Optimizing for Non-Paying Users in Transaction Models
Jome's most counterintuitive strategic decision was product focus. Builders provide 100% of revenue through transaction commissions, yet every product decision optimizes for buyer experience. "Our answer from the very beginning was the home buyers. Even though like buyers are not paying us anything directly," Dan explains.
This wasn't philosophy—it was marketplace mechanics. "We just understand that if we want to bring value to the builders, if you want to bring value to our financing partners, if we want to bring value to anyone...we need to start with the buyers. We need to create the best possible home buying journey." Dan draws a parallel to Zillow, which generates revenue from agents and brokerages despite building exclusively for home searchers. In transaction-based marketplaces, optimizing for the demand side ultimately serves all participants.

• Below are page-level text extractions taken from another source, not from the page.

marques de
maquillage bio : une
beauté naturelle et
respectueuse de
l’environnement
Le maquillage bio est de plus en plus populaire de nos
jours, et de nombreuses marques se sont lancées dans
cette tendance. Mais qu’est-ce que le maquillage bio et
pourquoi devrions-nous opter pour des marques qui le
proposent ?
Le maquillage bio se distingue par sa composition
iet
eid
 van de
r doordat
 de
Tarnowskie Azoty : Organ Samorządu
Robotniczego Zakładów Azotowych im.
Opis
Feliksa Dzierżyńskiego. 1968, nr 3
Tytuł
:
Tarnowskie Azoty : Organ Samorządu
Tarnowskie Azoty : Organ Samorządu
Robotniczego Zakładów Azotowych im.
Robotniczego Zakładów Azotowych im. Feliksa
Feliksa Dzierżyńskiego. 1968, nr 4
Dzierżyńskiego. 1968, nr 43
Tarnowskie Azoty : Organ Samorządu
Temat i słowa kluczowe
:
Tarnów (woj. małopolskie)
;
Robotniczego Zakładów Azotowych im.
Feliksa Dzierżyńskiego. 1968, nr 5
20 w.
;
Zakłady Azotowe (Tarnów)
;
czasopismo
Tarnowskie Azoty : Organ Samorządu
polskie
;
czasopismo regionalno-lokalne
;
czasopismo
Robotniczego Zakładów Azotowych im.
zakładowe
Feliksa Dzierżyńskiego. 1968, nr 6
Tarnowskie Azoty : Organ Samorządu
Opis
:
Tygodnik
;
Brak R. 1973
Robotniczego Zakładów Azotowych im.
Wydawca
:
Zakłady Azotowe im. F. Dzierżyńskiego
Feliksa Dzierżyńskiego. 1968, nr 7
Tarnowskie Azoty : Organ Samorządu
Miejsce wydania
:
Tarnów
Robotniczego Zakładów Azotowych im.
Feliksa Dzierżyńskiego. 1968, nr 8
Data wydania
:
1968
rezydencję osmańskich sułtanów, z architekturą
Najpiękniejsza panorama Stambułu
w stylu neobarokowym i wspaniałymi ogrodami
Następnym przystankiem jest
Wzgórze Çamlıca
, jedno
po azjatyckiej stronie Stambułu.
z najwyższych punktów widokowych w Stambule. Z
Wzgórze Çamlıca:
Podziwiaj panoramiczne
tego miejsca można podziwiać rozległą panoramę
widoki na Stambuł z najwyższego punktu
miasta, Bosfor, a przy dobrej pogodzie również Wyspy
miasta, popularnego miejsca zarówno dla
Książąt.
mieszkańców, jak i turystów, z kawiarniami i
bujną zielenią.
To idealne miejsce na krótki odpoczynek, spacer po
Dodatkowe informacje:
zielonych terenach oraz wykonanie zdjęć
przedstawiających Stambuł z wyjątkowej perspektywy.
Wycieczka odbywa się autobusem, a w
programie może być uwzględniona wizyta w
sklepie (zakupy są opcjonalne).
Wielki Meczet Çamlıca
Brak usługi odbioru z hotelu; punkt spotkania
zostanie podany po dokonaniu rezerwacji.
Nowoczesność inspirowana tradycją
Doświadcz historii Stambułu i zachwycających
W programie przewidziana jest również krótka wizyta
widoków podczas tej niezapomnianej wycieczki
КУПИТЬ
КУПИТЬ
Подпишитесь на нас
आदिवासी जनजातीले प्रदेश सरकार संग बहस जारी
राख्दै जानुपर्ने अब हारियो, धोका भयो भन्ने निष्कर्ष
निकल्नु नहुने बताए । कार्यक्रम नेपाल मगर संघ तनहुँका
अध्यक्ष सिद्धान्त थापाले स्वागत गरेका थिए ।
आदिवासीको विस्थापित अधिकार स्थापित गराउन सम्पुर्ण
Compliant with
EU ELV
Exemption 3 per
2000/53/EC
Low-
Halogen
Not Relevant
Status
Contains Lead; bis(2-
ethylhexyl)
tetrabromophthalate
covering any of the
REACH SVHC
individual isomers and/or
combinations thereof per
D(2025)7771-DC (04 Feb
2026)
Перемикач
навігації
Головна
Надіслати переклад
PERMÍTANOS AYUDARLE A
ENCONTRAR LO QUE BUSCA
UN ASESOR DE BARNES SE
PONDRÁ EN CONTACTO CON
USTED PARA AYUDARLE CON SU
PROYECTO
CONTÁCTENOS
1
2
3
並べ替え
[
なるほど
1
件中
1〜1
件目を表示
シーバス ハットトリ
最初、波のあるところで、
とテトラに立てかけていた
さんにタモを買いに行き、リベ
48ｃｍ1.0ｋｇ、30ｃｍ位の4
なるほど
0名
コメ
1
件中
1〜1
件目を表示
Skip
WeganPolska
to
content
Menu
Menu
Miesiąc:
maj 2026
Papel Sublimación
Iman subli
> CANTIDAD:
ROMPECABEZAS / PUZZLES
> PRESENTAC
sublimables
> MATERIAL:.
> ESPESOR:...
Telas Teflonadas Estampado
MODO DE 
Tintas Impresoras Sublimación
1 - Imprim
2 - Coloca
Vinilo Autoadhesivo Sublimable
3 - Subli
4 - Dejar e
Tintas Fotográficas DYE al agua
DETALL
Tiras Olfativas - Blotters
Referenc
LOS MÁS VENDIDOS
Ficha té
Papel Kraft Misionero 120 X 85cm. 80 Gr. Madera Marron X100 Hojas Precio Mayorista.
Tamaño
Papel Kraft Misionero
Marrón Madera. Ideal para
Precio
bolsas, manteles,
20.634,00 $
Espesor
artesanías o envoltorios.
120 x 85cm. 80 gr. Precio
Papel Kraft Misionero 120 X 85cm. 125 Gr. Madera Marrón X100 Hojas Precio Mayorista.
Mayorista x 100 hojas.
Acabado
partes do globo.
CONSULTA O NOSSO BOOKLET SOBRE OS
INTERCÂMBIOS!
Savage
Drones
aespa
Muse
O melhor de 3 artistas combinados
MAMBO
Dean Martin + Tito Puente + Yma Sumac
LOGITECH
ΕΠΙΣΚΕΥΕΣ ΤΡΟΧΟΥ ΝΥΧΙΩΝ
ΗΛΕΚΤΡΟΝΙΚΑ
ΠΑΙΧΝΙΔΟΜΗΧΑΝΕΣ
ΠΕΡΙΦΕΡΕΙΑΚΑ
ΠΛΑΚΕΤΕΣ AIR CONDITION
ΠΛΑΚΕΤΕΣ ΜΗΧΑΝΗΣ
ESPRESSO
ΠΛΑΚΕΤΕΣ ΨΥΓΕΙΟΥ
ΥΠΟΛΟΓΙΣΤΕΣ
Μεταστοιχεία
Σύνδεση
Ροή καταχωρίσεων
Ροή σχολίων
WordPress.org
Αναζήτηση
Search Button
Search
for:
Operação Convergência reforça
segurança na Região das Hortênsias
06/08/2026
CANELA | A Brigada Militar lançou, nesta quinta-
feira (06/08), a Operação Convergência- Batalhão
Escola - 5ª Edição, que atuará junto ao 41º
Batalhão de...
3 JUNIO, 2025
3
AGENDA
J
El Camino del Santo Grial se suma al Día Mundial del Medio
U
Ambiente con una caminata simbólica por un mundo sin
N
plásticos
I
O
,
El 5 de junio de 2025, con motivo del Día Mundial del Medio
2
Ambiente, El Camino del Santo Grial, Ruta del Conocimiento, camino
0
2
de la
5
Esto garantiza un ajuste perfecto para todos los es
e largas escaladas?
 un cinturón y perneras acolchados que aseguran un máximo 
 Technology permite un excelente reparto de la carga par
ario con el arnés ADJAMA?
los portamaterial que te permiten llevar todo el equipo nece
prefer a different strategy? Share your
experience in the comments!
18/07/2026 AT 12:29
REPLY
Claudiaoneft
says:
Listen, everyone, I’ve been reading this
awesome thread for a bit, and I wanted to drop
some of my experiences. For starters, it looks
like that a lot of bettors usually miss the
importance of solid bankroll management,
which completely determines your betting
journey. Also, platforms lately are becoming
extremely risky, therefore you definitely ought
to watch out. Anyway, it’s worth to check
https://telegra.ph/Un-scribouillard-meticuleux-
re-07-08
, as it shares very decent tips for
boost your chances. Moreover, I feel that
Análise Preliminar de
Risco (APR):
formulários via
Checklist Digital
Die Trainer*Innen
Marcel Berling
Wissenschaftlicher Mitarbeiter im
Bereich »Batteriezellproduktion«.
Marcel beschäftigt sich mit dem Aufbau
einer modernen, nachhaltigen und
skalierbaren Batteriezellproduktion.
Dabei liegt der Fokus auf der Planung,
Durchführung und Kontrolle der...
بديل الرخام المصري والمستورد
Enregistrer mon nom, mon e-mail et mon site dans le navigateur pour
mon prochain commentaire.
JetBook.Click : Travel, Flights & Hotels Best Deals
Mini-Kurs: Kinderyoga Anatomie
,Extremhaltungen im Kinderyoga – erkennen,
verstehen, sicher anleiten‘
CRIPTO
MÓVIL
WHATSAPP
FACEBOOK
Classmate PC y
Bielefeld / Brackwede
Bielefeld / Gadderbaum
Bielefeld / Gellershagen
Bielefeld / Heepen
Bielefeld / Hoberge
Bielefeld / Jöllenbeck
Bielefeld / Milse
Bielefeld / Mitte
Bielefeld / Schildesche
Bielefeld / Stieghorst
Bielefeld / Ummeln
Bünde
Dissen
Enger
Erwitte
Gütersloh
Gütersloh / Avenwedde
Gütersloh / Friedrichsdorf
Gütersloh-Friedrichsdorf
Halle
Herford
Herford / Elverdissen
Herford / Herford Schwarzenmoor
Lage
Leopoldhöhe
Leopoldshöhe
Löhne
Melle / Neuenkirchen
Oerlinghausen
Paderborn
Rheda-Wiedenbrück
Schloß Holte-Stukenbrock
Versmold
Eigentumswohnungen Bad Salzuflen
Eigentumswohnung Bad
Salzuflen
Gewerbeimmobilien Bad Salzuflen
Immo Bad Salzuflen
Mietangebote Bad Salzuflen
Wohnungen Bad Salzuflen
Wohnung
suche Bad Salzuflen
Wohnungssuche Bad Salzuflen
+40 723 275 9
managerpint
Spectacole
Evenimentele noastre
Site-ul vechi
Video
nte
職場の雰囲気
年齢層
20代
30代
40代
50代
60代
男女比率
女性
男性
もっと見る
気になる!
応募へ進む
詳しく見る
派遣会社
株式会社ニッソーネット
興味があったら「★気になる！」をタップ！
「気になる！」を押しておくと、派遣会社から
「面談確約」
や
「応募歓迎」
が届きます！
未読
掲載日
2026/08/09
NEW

The 100,000 Annual Transaction Target
By 2030, Dan aims to facilitate 100,000 home sales annually—representing approximately 10% of the total new construction market and exceeding the volume of America's largest individual home builder.
His framework for reaching that scale returns to the principle that enabled initial traction: "Starting from the point of value creation is the best thing," he advises. "Try to solve it, and then step by step, improve it, automate it, make it better, make it more efficient, make it more scalable, and then you have the product that suddenly everyone wants to use and everyone wants to buy."
Jome's trajectory demonstrates that the most defensible opportunities aren't always in underserved segments. Sometimes they exist in categories systematically excluded from dominant infrastructure through architectural requirements—you just need to identify the structural incompatibility and build distribution around it rather than through it.